Ganeshan, Bonansea, O’Bryon attend 2019 ACTFL Convention and World Languages Expo

Two women and one man pose in front of a photo of the U.S. Capitol Building. The photo has the conference's logo and reads "ACTFL 2019 Washington DC."

Carolina Bonansea, Isaiah O’Bryon and Dr. Ashwini Ganeshan pose at the 2019 American Council for the Teaching of Foreign Languages Annual Convention and World Languages Expo.

Dr. Ashwini Ganeshan, Assistant Professor of Spanish in Modern Languages, and Carolina Bonansea and Isaiah O’Bryon, graduate students pursuing a master’s in Spanish, attended the 2019 American Council for the Teaching of Foreign Languages (ACTFL) Annual Convention and World Languages Expo in Washington DC from November 22–24. They attended several hands-on workshops and presentations on current and effective teaching and learning practices for foreign language educators.

The ACTFL annual convention is the biggest national convention in the U.S. for language educators and administrators from elementary through graduate education, as well as government and industry. The organization boasts a membership of over 12,500 individuals. Since its founding in 1967, the ACTFL has played a leadership role in the creation of national standards, and it focuses on issues that are critical to the growth of both the profession and the individual teacher.
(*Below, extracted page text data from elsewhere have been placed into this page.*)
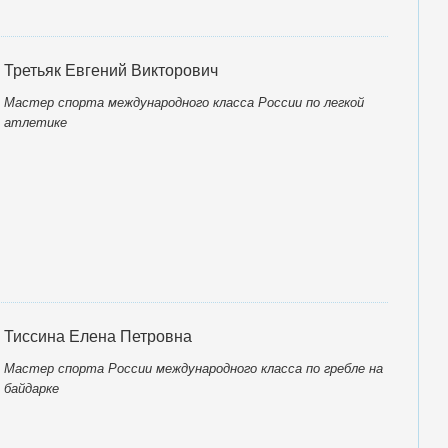
Третьяк Евгений Викторович
Мастер спорта международного класса России по легкой
атлетике
Тиссина Елена Петровна
Мастер спорта России международного класса по гребле на
байдарке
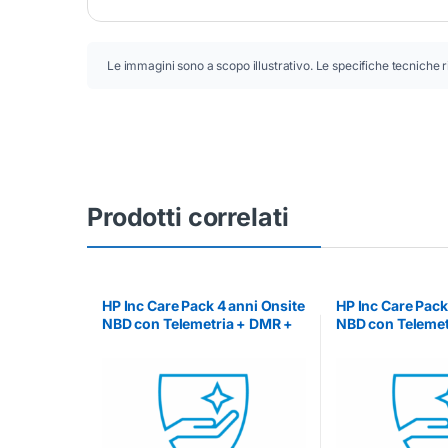
Le immagini sono a scopo illustrativo. Le specifiche tecniche r
Prodotti correlati
HP Inc Care Pack 4 anni Onsite
HP Inc Care Pack
NBD con Telemetria + DMR +
NBD con Telemet
Peripherals (per Z1 e Z2 G1i) –
Peripherals (per 
ESTENSIONE GARANZIE
ESTENSIONE G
At the conference, Ganeshan also presented the results of ongoing classroom research that she is conducting in a paper titled Explicit pragmatic instruction: Impact on students’ self-confidence. The research project investigates the impact of explicit pragmatic instruction through data collected in class using in-class reflections. The project focuses on three areas: learners’ self-confidence, metacognition and self-efficacy.

Pragmatic competence, which is addressed increasingly in the language classroom, benefits learners in their everyday native language (L1) and second language (L2) interactions. Research on explicit pragmatic instruction has shown favorable effects on learners’ pragmatic competence (Koike & Pearson 2005; Félix-Brasdefer 2008; Takahashi 2010; Taguchi 2011; Alcón Soler & Guzmán Pitarch 2010, 2013). However, the impact on self-confidence, metacognition and self-efficacy are not known. In other research, self-confidence, metacognition and self-efficacy have been shown to be the factors that most predict successful in language learning (Bandura 1986; Graham & Weiner 1996; Wong 2005; Vandergrift 2003, Raoofi et al. 2013). Results show that all learners reported significant improvement in the three areas above. The pedagogical implications are that explicitly teaching pragmatic competence improves learners’ self-perception and allows the pursuit of successful language learning.